Боженька, широко, неожиданно детски, улыбнулся. Странны в нем были эти переходы, к которым я не мог сразу привыкнуть. От старческой серьезности - к этой детскости, от суровости - к какому-то мудрому проникновению.
– Это вы насчет сапога - хорошо. Но позвольте мне вам напомнить, что мудрость у людей - безумие перед Господом. Мало ли человек намудрил и настроил себе понятий, которые теперь и преследуют его, как призраки. А вот я не побоялся снять сапоги и хожу босыми ногами по облакам. Но, знаете, Россия счастливая страна - скоро в ней все будут ходить без сапог. Это несчастье, это оголение вольное и невольное учит, и безумцы превращаются в рабов Божиих.

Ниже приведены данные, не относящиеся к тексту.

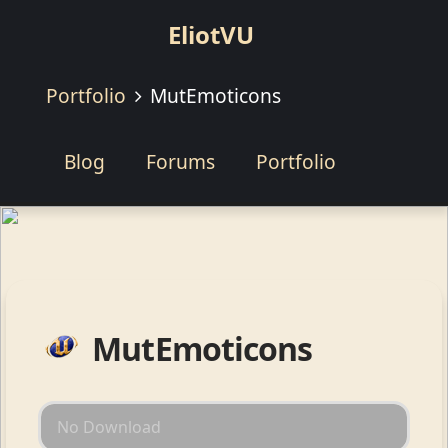
EliotVU
Portfolio
MutEmoticons
Blog
Forums
Portfolio
MutEmoticons
No Download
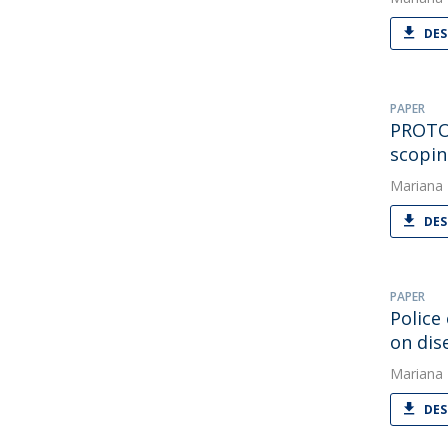
DES
PAPER
PROTOC
scopin
Mariana
DES
PAPER
Police
on di
Mariana
DES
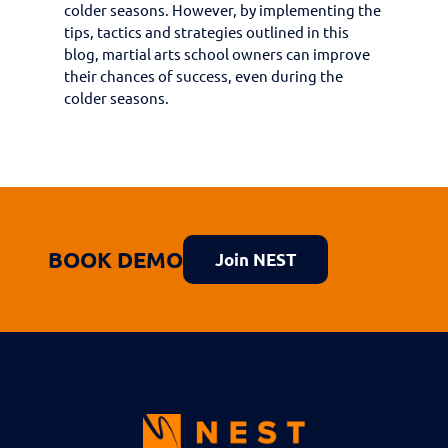
colder seasons. However, by implementing the
tips, tactics and strategies outlined in this
blog, martial arts school owners can improve
their chances of success, even during the
colder seasons.
BOOK DEMO
Join NEST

Он внезапно опять стал серьезным и, склонив голову набок, умолк, к чему-то прислушиваясь.
– Знаете, - начал он тихо, - у меня тоже были эти ложные понятия, и, чтобы успокоить свое стремление к небу, я на стены лез, корчился, как полоумный, и был недалек от безумия. Меня трепало, как в лихорадке, то экстазом, то отчаянием. А потом... сама пришла тишина... И знаете, что ее принесло? - люди, живое, «трепещущее жизни», слепое, несчастное, уродливое, ограниченное и всё же цепляющееся за жизнь. И тогда я как-то одною ночью понял, что на небо незачем лезть по стене, что небо вместе с воздухом само вплотную прилегает к земле, что вся земля и мы с ней постоянно, непрерывно, купаемся в голубой плоти Божией - в небе.